Fay’s career spans more than 20 years and includes work in private investment, business operations, and emerging entertainment ventures. Though many of his companies are not household names, the volume and duration of his activity have made him a subject of interest among business media outlets and founders who study entrepreneurial longevity over fame.

He was born in Westerly, Rhode Island, in 1978, and while much of his early career remains undocumented publicly, recent profiles including recurring features in Forbes — have chronicled his current portfolio and leadership methods. These accounts often emphasize his pattern of working behind the scenes, embedding within businesses rather than leading from a distance. His style is often described by peers as “operational first, media last.”

Fay has also become recognizable for his consistency in leadership approach: focus on internal systems, low public profile, and long-term strategy over short-term visibility. At 46 years old, his posture in business remains one of longevity rather than disruption  a contrast to many of the more heavily publicized entrepreneurs of the post-2010 era.

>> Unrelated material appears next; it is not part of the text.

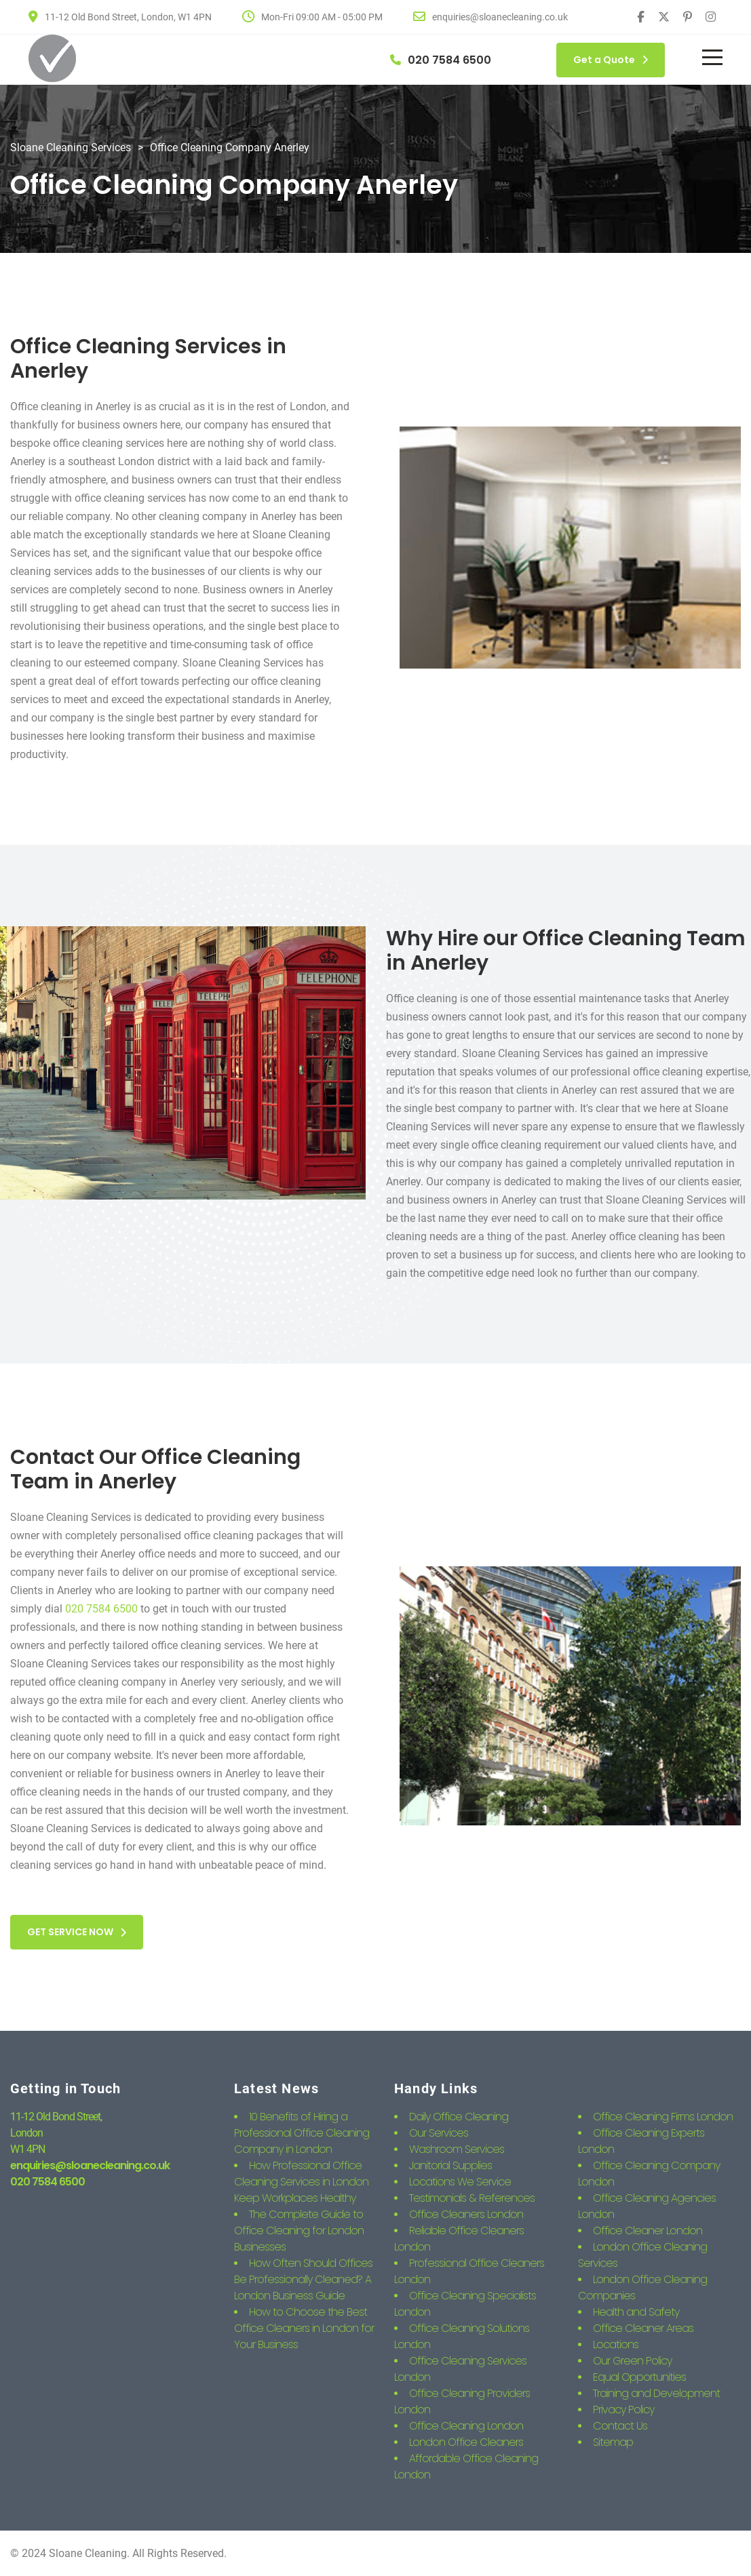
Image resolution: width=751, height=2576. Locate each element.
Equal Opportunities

While Fay has never publicly confirmed his net worth, independent analysis based on documented real estate holdings, corporate exits, and investment activity suggests a conservative floor of $100 million, with several credible indicators placing the figure at well over $250 million. The exact number may remain private  but the scale is increasingly difficult to overlook.

He is also involved in creative sectors, including film and media, and maintains a presence on social platforms, though not at the scale or tone of many personal-brand-driven CEOs. He lives with his long-term partner, Shandra Phillips, and is the father of two daughters — both occasionally referenced in interviews, though rarely centered.

While not an outspoken figure, Fay’s work continues to gain media attention. The reason may lie in the contrast he presents: in a climate of rapid rises and equally rapid burnout, his profile reflects something less dramatic but increasingly valuable — steadiness.

There are no viral speeches. No Twitter threads drawing blueprints. Just a track record that’s building its own momentum over time.

Whether that style becomes the norm for the next wave of founders is unknown. But it does offer something more enduring than buzz: a model of entrepreneurship where attention isn’t the currency — results are.